However, despite several advantages that IoV offers, it has some significant challenges and difficulties also to be solved. In the IoV communication model, sensitive information is transmitted between vehicles and infrastructure in the insecure communication medium. Suppose the sensitive messages of the legal user are leaked. In that case, a malicious attacker can use it to perform network attacks and give wrong information to the other devices, and it can cause a fatal accident. Another critical issue in the IoV is transmitting data in real-time without delay. So, the IoV needs a lightweight transmission, computation, and processing protocol that helps to perform real-time communication effectively. Therefore, the IoV required a secure and effective message authentication protocol to ensure the road safety of the vehicular network user [4,5]. The following are the main security requirements that a specific message authentication protocol should follow,
• Confidentiality. The message transmitted between the different entities of the network should be kept secret or private, only the legal participants of the network should be able to validate the message.

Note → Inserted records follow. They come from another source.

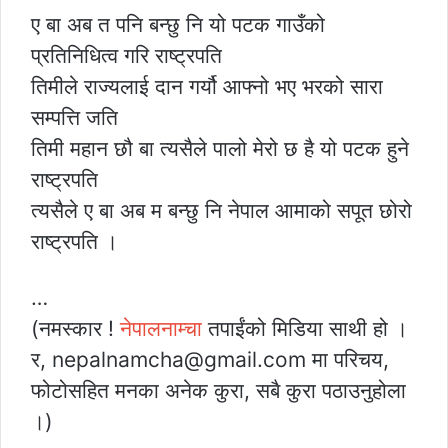
ए बा अब त पनि बन्छु नि यो पटक गाउँको
प्रतिनिधित्व गरि राष्ट्रपति
तिमीले राज्यलाई दान गर्यौ आफ्नो भए भरको सारा
सम्पत्ति जति
तिमी महान छौ बा त्यसैले पालो मेरो छ है यो पटक हुने
राष्ट्रपति
त्यसैले ए बा अब म बन्छु नि नेपाल आमाको सपूत छोरो
राष्ट्रपति ।
…
(नमस्कार !
नेपालनाम्चा
तपाईंको मिडिया साथी हो ।
र, nepalnamcha@gmail.com मा परिचय,
फोटोसहित मनका अनेक कुरा, सबै कुरा पठाउनुहोला
।)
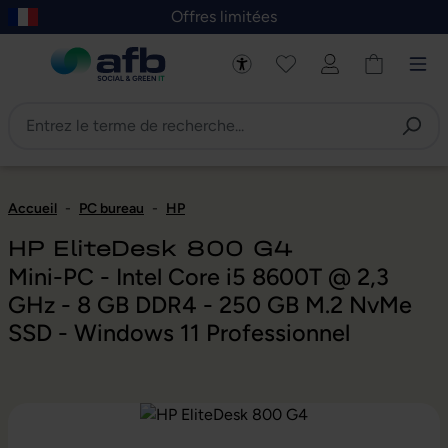
Offres limitées
asser au contenu principal
Skip to B2B platform navigation
Accueil
-
PC bureau
-
HP
HP EliteDesk 800 G4
Mini-PC - Intel Core i5 8600T @ 2,3
GHz - 8 GB DDR4 - 250 GB M.2 NvMe
SSD - Windows 11 Professionnel
Ignorer la galerie d'images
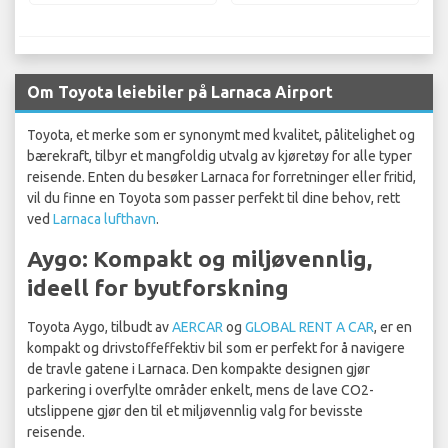
Om Toyota leiebiler på Larnaca Airport
Toyota, et merke som er synonymt med kvalitet, pålitelighet og
bærekraft, tilbyr et mangfoldig utvalg av kjøretøy for alle typer
reisende. Enten du besøker Larnaca for forretninger eller fritid,
vil du finne en Toyota som passer perfekt til dine behov, rett
ved
Larnaca lufthavn
.
Aygo: Kompakt og miljøvennlig,
ideell for byutforskning
Toyota Aygo, tilbudt av
AERCAR
og
GLOBAL RENT A CAR
, er en
kompakt og drivstoffeffektiv bil som er perfekt for å navigere
de travle gatene i Larnaca. Den kompakte designen gjør
parkering i overfylte områder enkelt, mens de lave CO2-
utslippene gjør den til et miljøvennlig valg for bevisste
reisende.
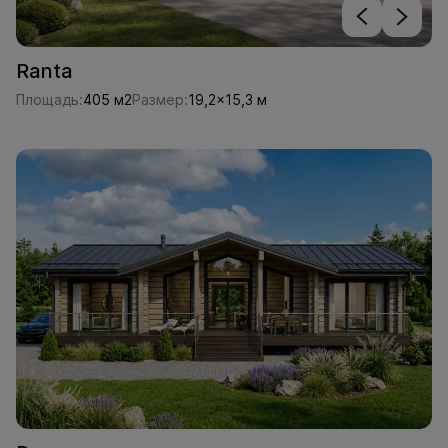
Ranta
Площадь:
405 м2
Размер:
19,2x15,3 м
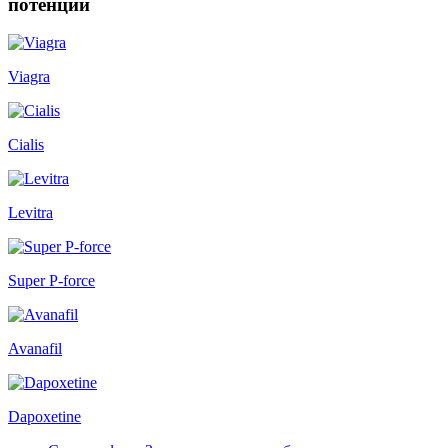
потенции
Viagra
Cialis
Levitra
Super P-force
Avanafil
Dapoxetine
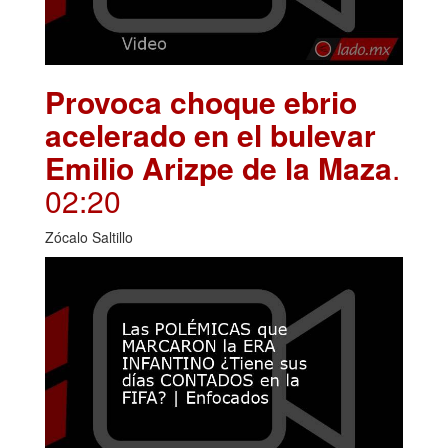
Provoca choque ebrio
acelerado en el bulevar
Emilio Arizpe de la Maza
.
02:20
Zócalo Saltillo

• Untraceability and anonymity. The user’s real identity must be kept secret; it should not be revealed in any circumstance. Even if a small part of the transmission got leaked, the remaining should not be compromised.
• Mutual authentication. The protocol of the IoV should help a vehicle get mutually authenticated among the other entities of the network and obtain a meaningful message of communication.
• Withstand password guessing attack. The protocol for secure IoV should resist the password guessing attack where an intruder tries to think the driver password, even when the intruder got the transferred message or the smart card credentials.
• Withstand against insider attacks. The insider attack happens within the privileged account. The confidential or trusted user of the network who accesses sensitive information misuses this account access and acts as an adversary. A suitable design of IoV protocol should withstand this attack.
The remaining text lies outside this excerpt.